Anyway, thanks Susanna for the story. I enjoyed its telling.

Friday, December 17, 2010


The bellbird was there again this morning. Great! I wonder if he/it/she’ll sing. I haven’t heard a tui for a while; unlike the spring when they were carolling all the time. Humans are rarely satisfied.

The word ‘docking’ for me has two connotations. On the farm it is removing the tails of lambs and in the case of the males, castration. It’s a noisy, dusty, bloody business. The other use of ‘docking’ is spectacularly different - a space shuttle establishing contact with a space station. In older days it was a ship being docked at a wharf, huge ropes to tie it securely to the shore.

I use the term ‘docking’ to describe getting to the stool in my shower. I walk my walker into the new wet shower with its smooth vinyl floor. My caregiver hovers close behind in case I stumble. I turn almost 360 degrees and step backwards to the stool. A rail on the wall helps steady me. Gingerly I lower myself on to the stool.

The caregiver takes the walker away and showers me. Friday is shampoo day. We do my hair first. Then the rest of me. The shower over she retrieves the walker and positions it. I’m already upright. The last act of the showering is for her to wash my backside, so I’ve pulled myself up by the rail to stand and face the wall.

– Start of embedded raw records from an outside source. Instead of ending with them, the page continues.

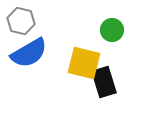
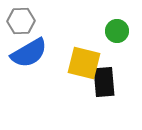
gray hexagon: rotated 16 degrees counterclockwise
green circle: moved 5 px right, 1 px down
black rectangle: rotated 12 degrees clockwise
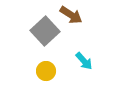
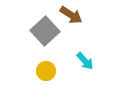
cyan arrow: moved 1 px right
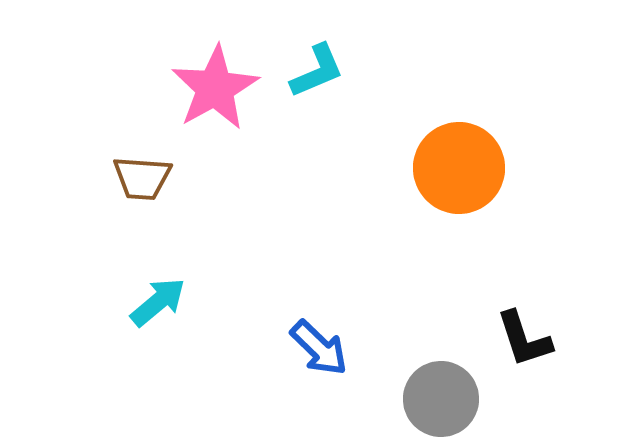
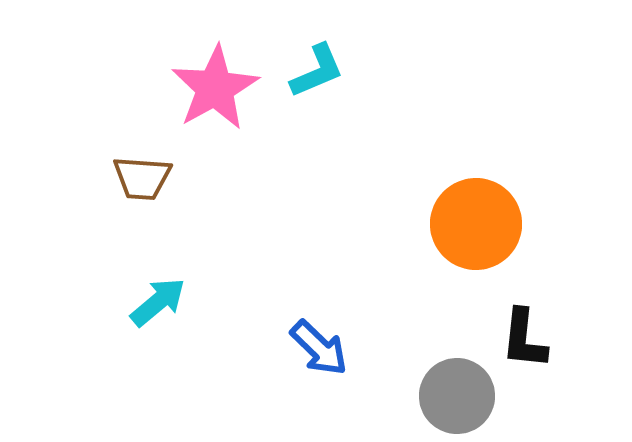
orange circle: moved 17 px right, 56 px down
black L-shape: rotated 24 degrees clockwise
gray circle: moved 16 px right, 3 px up
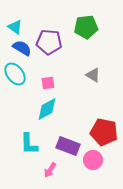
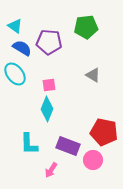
cyan triangle: moved 1 px up
pink square: moved 1 px right, 2 px down
cyan diamond: rotated 40 degrees counterclockwise
pink arrow: moved 1 px right
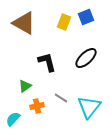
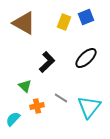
black L-shape: rotated 60 degrees clockwise
green triangle: rotated 40 degrees counterclockwise
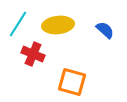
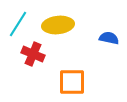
blue semicircle: moved 4 px right, 8 px down; rotated 30 degrees counterclockwise
orange square: rotated 16 degrees counterclockwise
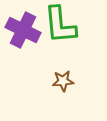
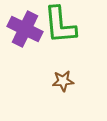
purple cross: moved 2 px right, 1 px up
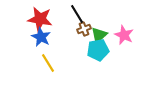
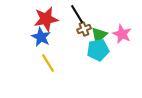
red star: moved 6 px right; rotated 20 degrees counterclockwise
pink star: moved 2 px left, 1 px up
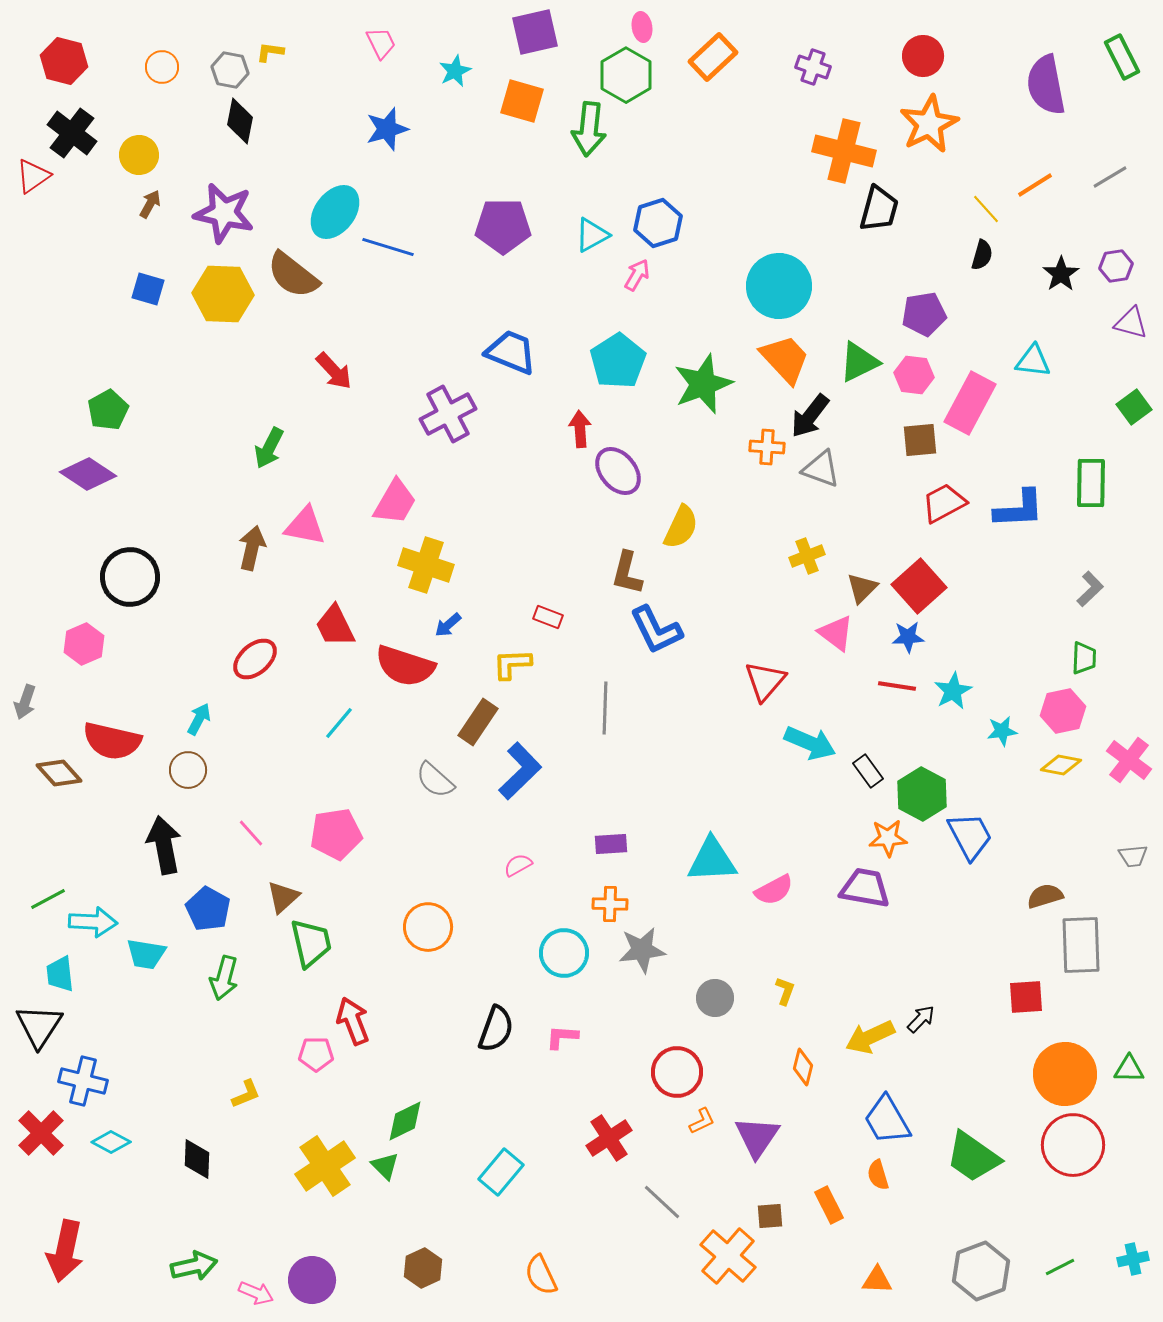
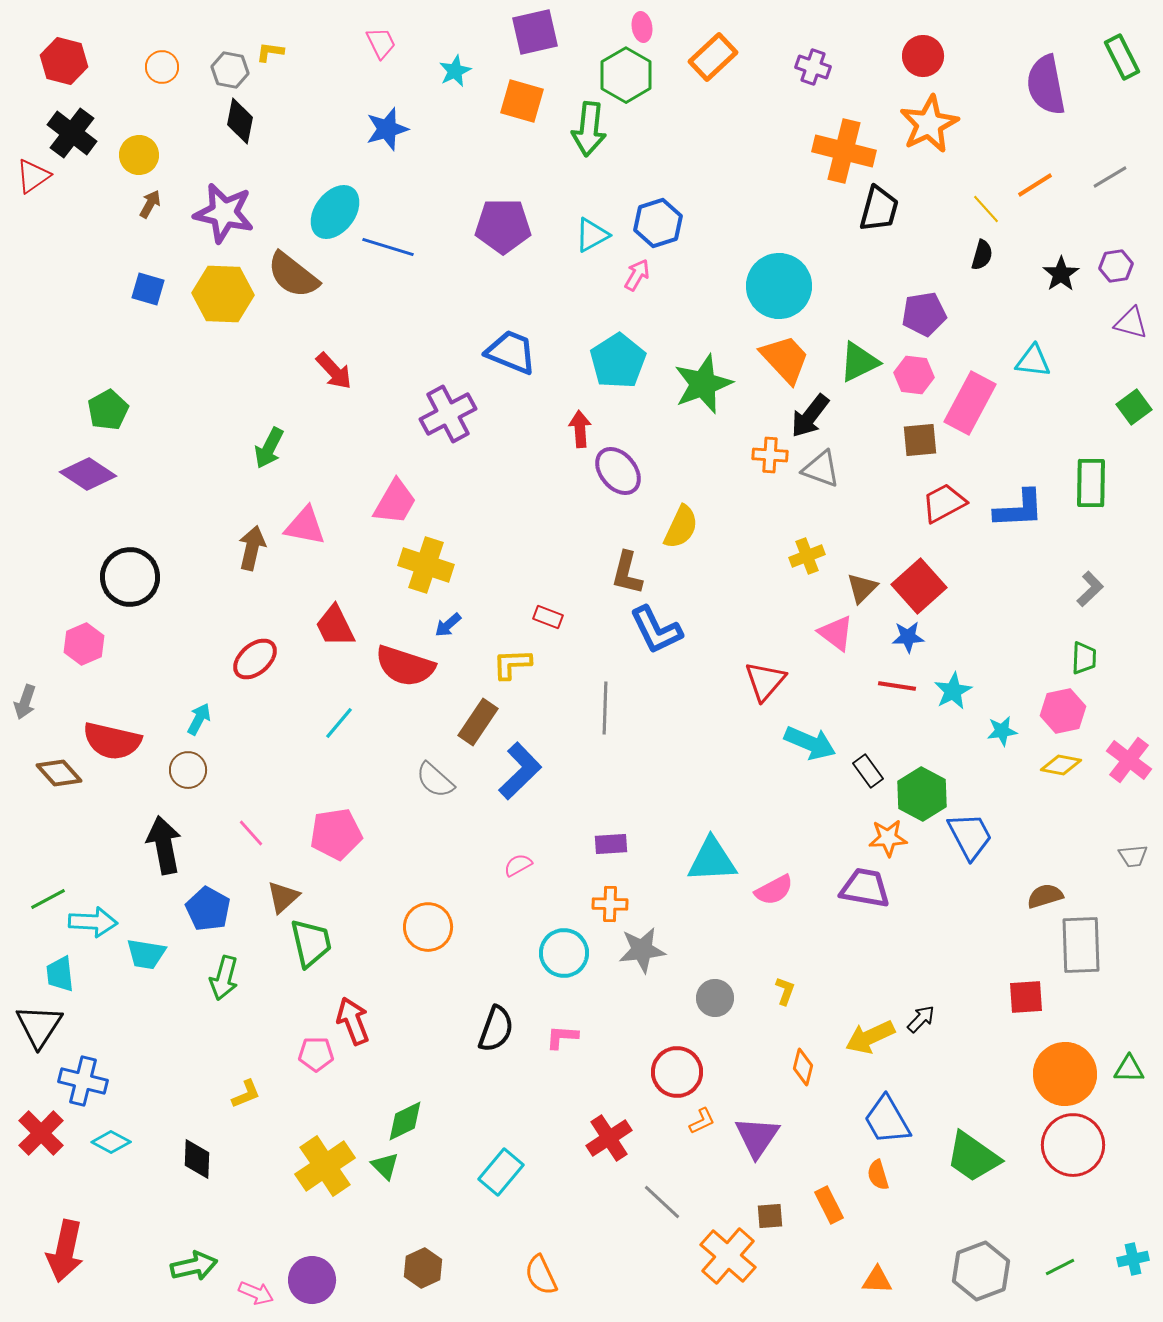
orange cross at (767, 447): moved 3 px right, 8 px down
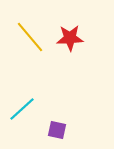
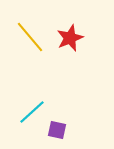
red star: rotated 20 degrees counterclockwise
cyan line: moved 10 px right, 3 px down
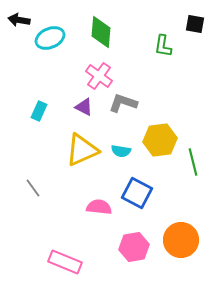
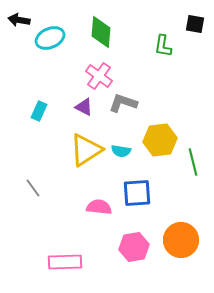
yellow triangle: moved 4 px right; rotated 9 degrees counterclockwise
blue square: rotated 32 degrees counterclockwise
pink rectangle: rotated 24 degrees counterclockwise
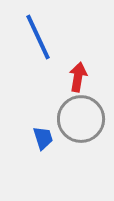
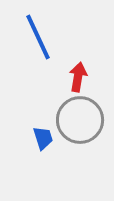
gray circle: moved 1 px left, 1 px down
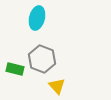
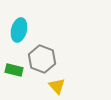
cyan ellipse: moved 18 px left, 12 px down
green rectangle: moved 1 px left, 1 px down
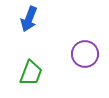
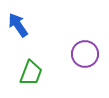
blue arrow: moved 11 px left, 6 px down; rotated 125 degrees clockwise
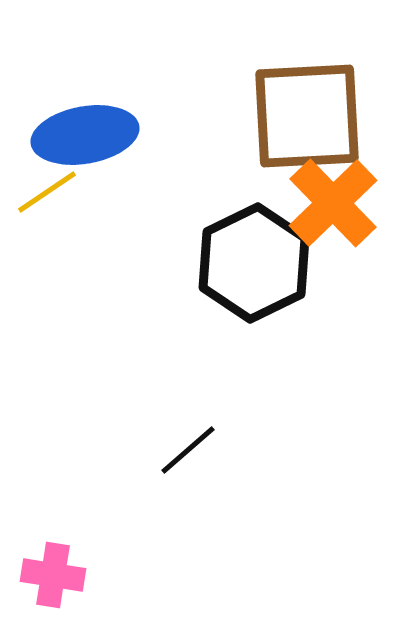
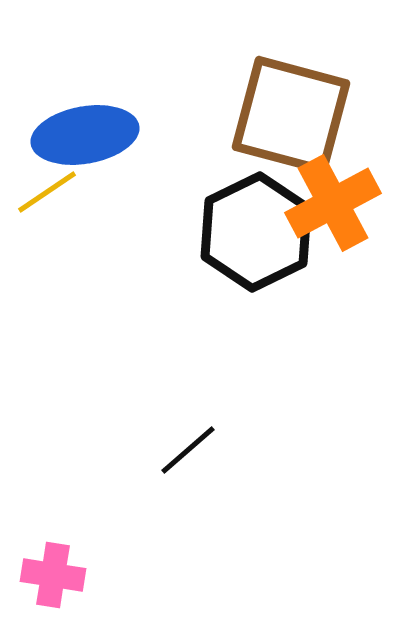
brown square: moved 16 px left, 1 px up; rotated 18 degrees clockwise
orange cross: rotated 16 degrees clockwise
black hexagon: moved 2 px right, 31 px up
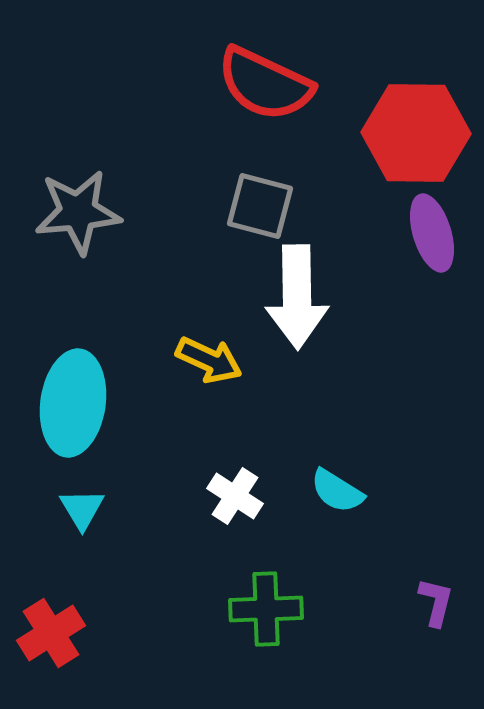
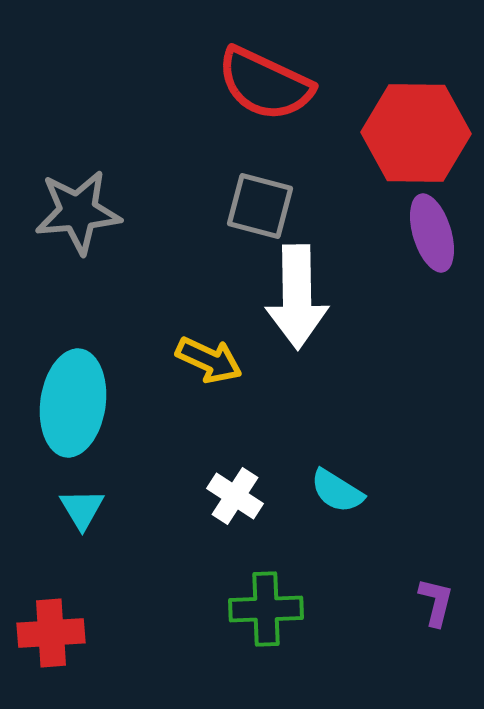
red cross: rotated 28 degrees clockwise
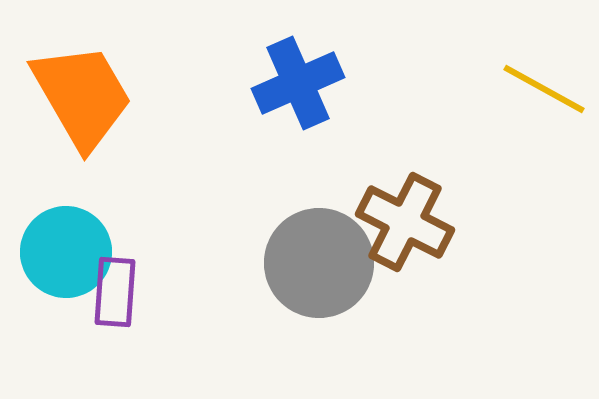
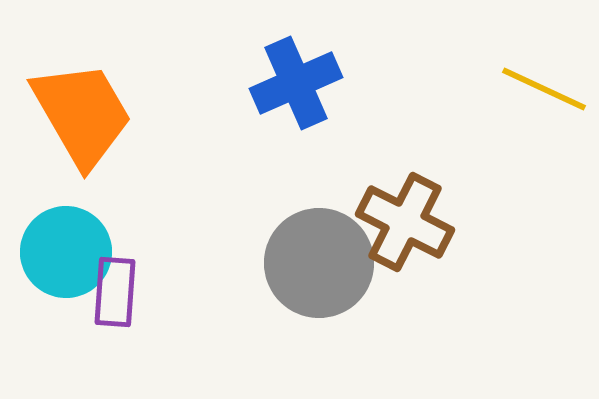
blue cross: moved 2 px left
yellow line: rotated 4 degrees counterclockwise
orange trapezoid: moved 18 px down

Again gingerly I reach for the walker’s handles. I push it out to the bedroom where she positions the stool and I repeat the reverse docking. She finishes drying me, applies ointments for my dermatitis – my back is especially bad this morning. Why? Humidity? Chinese meal last night? A long night’s sleep – my mask means I have to sleep on my back?

Finished, glasses cleaned, I take the walker out to the lounge where Susanna makes me a cup of tea. No milk, but sugar and a slice of lemon. The nicest cup of the tea of the day. Highly necessary, for I find myself pretty exhausted at the end of a shower. It takes energy, nervous as well as physical. There is that element of risk in the docking. Though my experience is that I have not fallen while being careful. Touch wood.

The biggest element of risk of falling is when I first get up in the morning. After a night with the CPAP machine thumping away plus the oxygen converter putting a flow of that gas into my system I wake up rather mesmerised and I’ve a hunch a build-up of carbon dioxide in my body. I swing my legs out of bed and sit up. I take the mask off and sit there deep-breathing. It’s important to clear the head before I start moving around. It is my biggest moment of risk of falling in the whole day. Eventually I retrieve the walker and begin the day’s activities.

The falls I’ve had have been the result of simple multi-tasking. Like stepping up from the garage two years ago and turning to put off the light switch. Mistake! Balance was lost. The last fall I had was such a simple thing. I was turning and started to sneeze I reached for my handkerchief and next thing I knew I was tumbling.

Those two falls, there were four others, happened when I was using the walking stick only. Now I have the walker. The knowledge lurks that sooner or later there will be further falls. But four wheels are more secure than one sole stick. All I can do is to express gratitude each evening for another day without mishap and each morning to express cheer at the prospect of another day.